In this study, the CNVs (3 deletions and 3 duplications) of six carriers extend into the adjacent 16p11.2 proximal region. Redoing the analysis with exclusively 16p11.2 distal carriers did not result in a change in effect size (Supplementary Tables 5 + 6), suggesting that 1.7 MB distal-proximal (BP1–BP5) CNV carriers are not the main cause of the signal. A previous analysis from Loviglio et al. [44] suggests an additive effect of two 16p11.2 regions (distal + proximal) on human head circumference and weight. Together with our data, this indicates both separate and overlapping effects for the two CNVs and underlines the importance of studying specific CNVs independently despite overlapping phenotypes.

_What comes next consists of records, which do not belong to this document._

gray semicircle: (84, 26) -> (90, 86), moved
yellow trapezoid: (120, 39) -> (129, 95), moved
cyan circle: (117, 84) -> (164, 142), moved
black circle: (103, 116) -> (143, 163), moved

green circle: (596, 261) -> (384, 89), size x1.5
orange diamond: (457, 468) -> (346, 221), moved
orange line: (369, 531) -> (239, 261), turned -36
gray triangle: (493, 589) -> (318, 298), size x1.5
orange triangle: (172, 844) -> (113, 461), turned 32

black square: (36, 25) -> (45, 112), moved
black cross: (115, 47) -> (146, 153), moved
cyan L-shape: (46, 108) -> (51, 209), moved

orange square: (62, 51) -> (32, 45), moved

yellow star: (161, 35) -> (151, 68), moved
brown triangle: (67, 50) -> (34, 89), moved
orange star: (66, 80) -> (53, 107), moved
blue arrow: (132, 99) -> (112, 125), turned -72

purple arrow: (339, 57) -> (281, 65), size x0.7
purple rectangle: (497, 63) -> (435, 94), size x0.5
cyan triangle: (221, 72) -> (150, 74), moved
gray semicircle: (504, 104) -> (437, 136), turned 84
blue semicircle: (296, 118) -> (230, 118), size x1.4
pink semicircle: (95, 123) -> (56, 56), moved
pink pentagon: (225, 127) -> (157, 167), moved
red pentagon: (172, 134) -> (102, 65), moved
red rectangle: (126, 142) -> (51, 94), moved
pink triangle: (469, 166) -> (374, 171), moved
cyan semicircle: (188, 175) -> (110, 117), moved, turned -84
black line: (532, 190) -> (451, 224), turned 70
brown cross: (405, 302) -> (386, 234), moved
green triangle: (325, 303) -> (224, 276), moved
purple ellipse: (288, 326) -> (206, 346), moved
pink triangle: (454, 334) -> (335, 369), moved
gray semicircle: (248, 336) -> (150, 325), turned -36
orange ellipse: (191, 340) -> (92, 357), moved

Interestingly, deletions and duplications of both 16p11.2 proximal and distal CNVs are associated with ASD [17, 19]. However, only the proximal duplication and the distal deletion are associated with schizophrenia [20, 22]. This difference in phenotype association between these bordering CNVs may indicate specific differences in the pathological mechanisms of ASD and schizophrenia.

We observed a decrease in absolute effect sizes for putamen and pallidum after removing individuals with a neurodevelopmental diagnosis (Supplementary Table 5). This is consistent with the enlargements of putamen and pallidum associated with duration of illness in schizophrenia [46], which may partly reflect the cumulative effect of antipsychotic medication on basal ganglia volumes [47]. The observed dose response effect on ICV is in agreement with previous findings on head circumference [17], as are the dose response effect on BMI (Supplementary Figure 6, Supplementary Table 10) [17, 31]. One of the strengths of this study is the inclusion of non-clinical samples allowing for estimates closer to the actual carrier population. Unfortunately, the small number of CNV cases does not provide enough power to investigate preferential alterations in deletion or duplication carriers.

To conclude, the present findings of negative dose-response effects of copy number on ICV and volumes of caudate, pallidum and putamen, with no effect on cortical measures, suggest a specific effect on basal ganglia structures of the 16p11.2 distal CNV. These results provide novel insight into genetic factors determining basal ganglia volumes and suggest specific pathobiological mechanisms involved in the development of neurodevelopmental disorders.